Opening the training workshop, the Provost of the College of Science, Prof. Leonard Kofitse Amekudzi indicated that often, attention is focused on the cost of treating polluted waters for human consumption without regard to the interaction between the pollutants and the chemicals used for treatment.
Prof. Geophrey Kwame Anornu emphasized that his research finding points to the fact that if the current trend of water pollution is not curtailed, soon, most of our water resources will be depleted.
This was corroborated by the GWCL Regional Chief Manager, Ashanti Production, Dr. Hanson Mensah-Akutteh who lamented the impact of activities such as illegal mining, sand winning, solid and liquid waste disposal, uncontrolled use of fertilizers and pesticides, algae proliferation on the increased cost of water treatment and production.
The project lead for KNUST, Dr. Junias Adusei-Gyamfi, who took participants through various chlorination and DBP formation potential hands-on sessions, revealed that even though more than 700 DBPs have currently been detected globally and many more are unknown, only seven are regulated in Ghana.
Even with that, the National Drinking Water Quality Management Framework, which is intended to regulate the seven DBPs, is not enforced due to the lack of capacity of local expertise to perform such analysis.
He also expressed worry about many individual homes that disinfect their wells, reservoirs, and swimming pools without regard to the potential formation of DBPs.
The Project lead for Université de Lille, Prof. Justine Criquet, trained participants on developing methods for DBP analysis with GC-MS. She indicated that there are more toxic unregulated DBPs, such as the iodinated DBPs, and expressed hope that the workshop would trigger discussions on enacting policies to regulate other more toxic DBPs in Ghana and establish a strong local network of researchers who can continue collaborating after this training.
The workshop had breakout sessions which featured a series of presentations delivered by faculty members of the Department of Environmental Science on the toxicological effects of chlorinated effluent on aquatic organisms, the impact of climate change on the potential for DBP formation, basic GIS for water quality monitoring, basic statistical tools for water quality monitoring, and drinking water treatment methods.

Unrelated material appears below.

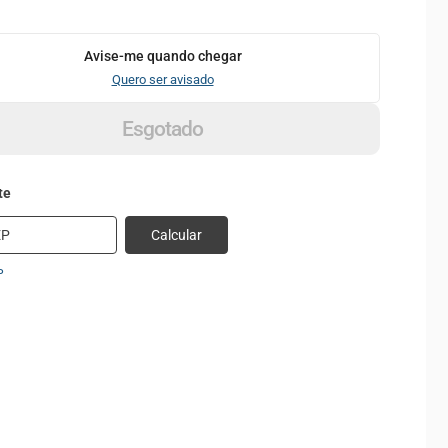
Avise-me quando chegar
Quero ser avisado
Esgotado
Calcular
P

The Head of the Department of Environmental Science, Prof. Jonathan N. Hogarh called for a continual collaboration between academia and industry.

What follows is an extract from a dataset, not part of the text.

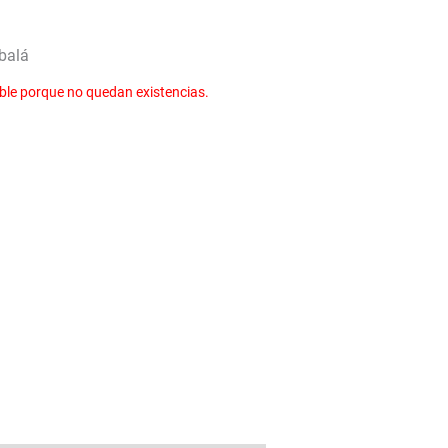
balá
ble porque no quedan existencias.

He expressed commitment and interest on his part and that of faculty members in his department for this collaboration as it is in line with the vision of the Vice Chancellor of KNUST, which is “to position KNUST as a competitive global research-intensive institution for advancement in science and technology for industrial and social uptake towards sustainable national and global development”.
Participants expressed their contentment with the workshop and requested that more local institutions come on board to fund and sustain such training workshops.